Матрас на Алёшиной кровати поднимали, обкладывали подушками, и он видел палату уже не только из горизонтального положения. Алёша всё больше двигался, пытался сесть сам. Его перевели с искусственного питания на обычное. Он научился снова брать в руки ложку и даже попробовал написать что-то на бумаге. Всё это было хорошо. Но, увы, боли не уходили, и Алёша почти не улыбался, а когда пробовал растянуть губы в улыбку, выходило так натужно, что больше напоминало гримасу. Изменился его взгляд, особенно когда в комнате находилась Маша: с одной стороны он явно радовался, с другой – казалось, невыразимо страдает. Маша переживала, списывала это на боли, но всё-таки спросила, не напоминает ли она ему кого-то. Алёша лишь отрицательно покачал головой и отвёл глаза в сторону.

Машу пока никто не выгонял, хотя Артур Гагикович провожал её странными взглядами, словно пытаясь раскусить, не задумала ли она чего-нибудь ещё. Зато медсёстры прониклись к ней уважением и стали звать на вечерние посиделки с угощениями от благодарных больных. Маша не злоупотребляла ни медицинским спиртом, ни шоколадными конфетами из блестящих коробок, но чувствовала себя принятой в круг «своих», и это было приятно. Медсёстры расспрашивали её о звёздах, концертах, и Маша под чай травила байки о селебрити и частных вечеринках, а также о том, что остаётся за экранами телевизоров. Рассказывая, она сама удивлялась, как многое у неё уже было.

За пределами госпиталя у Маши тоже появилась жизнь: она не только продолжала ходить к хип-хопперам в Дом молодёжи, но с лёгкой руки «гуру» группы попала в местную танцевальную «тусу» – брейкеры, хип-хоперы, стрит-дэнсеры и прочие представители молодёжных течений устраивали мини-баттлы, собирались в ночных клубах и отрывались по полной.
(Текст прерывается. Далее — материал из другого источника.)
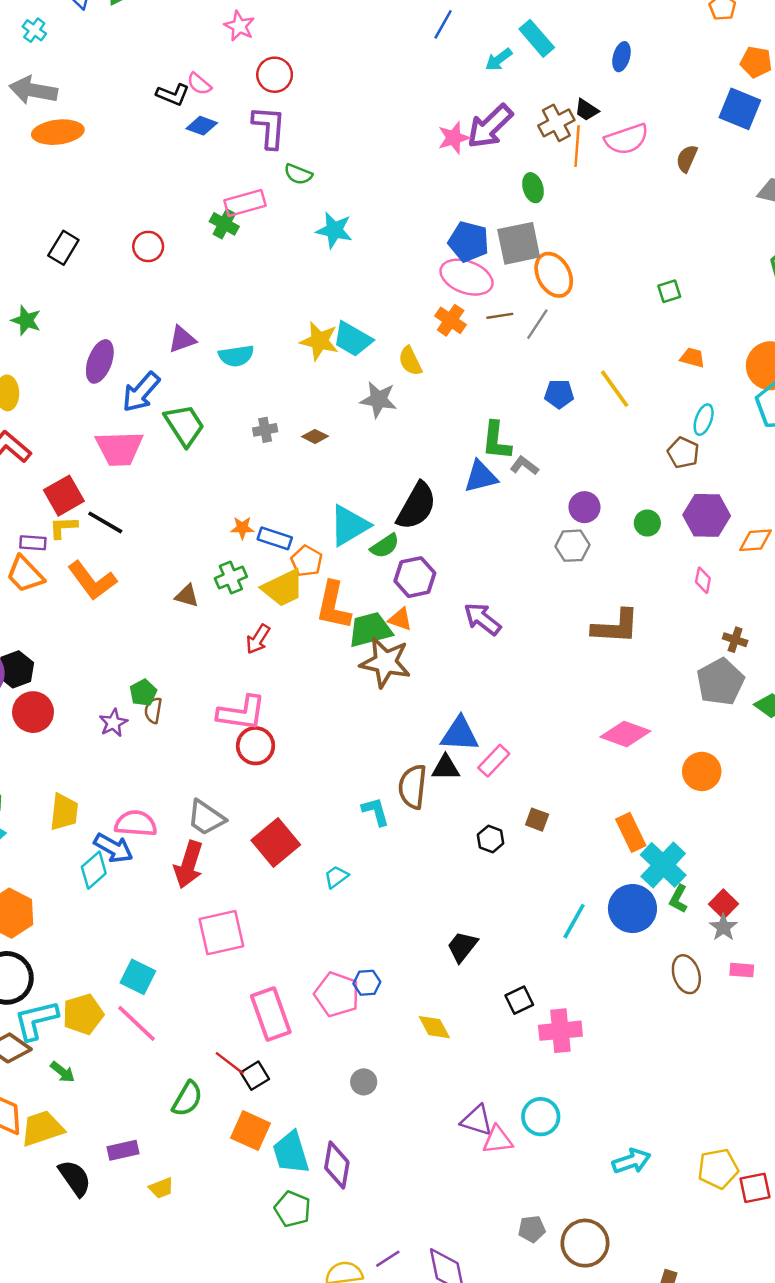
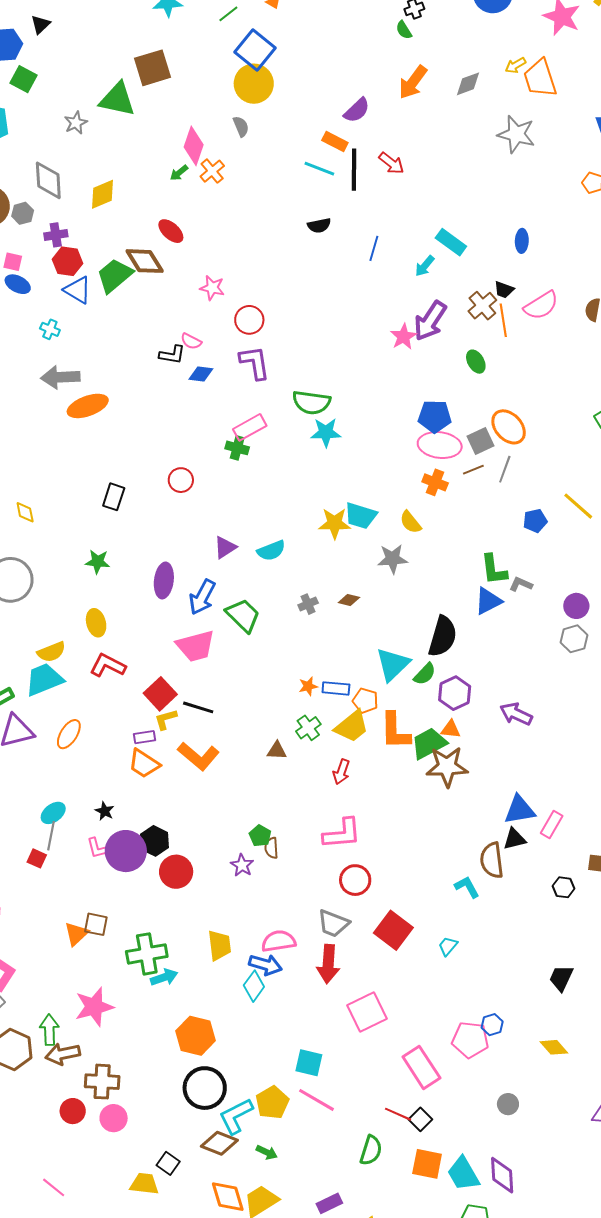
green semicircle: (298, 174) -> (311, 402), moved, size x1.6
gray square: (519, 243) -> (481, 441), moved, size x0.7
red circle: (256, 746) -> (355, 880), moved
Пацаны выражали «респект» московской гостье, не гнувшей пальцы из-за звёздного прошлого, перенимали у неё движения и даже учились новым безумным фишкам.

Конечно, из-за ночных смен Маша часто пропускала танцевальные сходки, но всё равно её дни приобрели иные оттенки: теперь к серо-пасмурным, тоскливым будням добавились яркие краски бандан, фуфаек, кроссовок, разноцветных пятен светомузыки и ультрафио-лета по вечерам. И возможно, от того, что жила на износ: выматываясь на сменах, танцуя и тренируясь вне их, отдавая мало времени сну и еде, Маша не замечала многого, что могла бы заметить. И другое, напряжённое выражение лица Алёши, и, к примеру, то, что пожилой представительный господин с лицом депутата уже несколько раз с Артуром Гагиковичем важно проходил по отделению и заглядывал в пятую палату. Он не заходил вовнутрь, но явно смотрел на кровать, где лежал Алёша. Таисия Петровна, жена Михалыча, поведала Маше, что приходил какой-то начальник. Краем уха Таисия Петровна подслушала разговоры о документах и фамилию Колосов. Но из медперсонала Маше никто ничего не говорил, и она почему-то не стала беспокоиться, надеясь на Дмитрия Иваныча и отца Георгия. За долгие месяцы постоянного стресса она уже к нему привыкла, и чувство осторожности притупилось.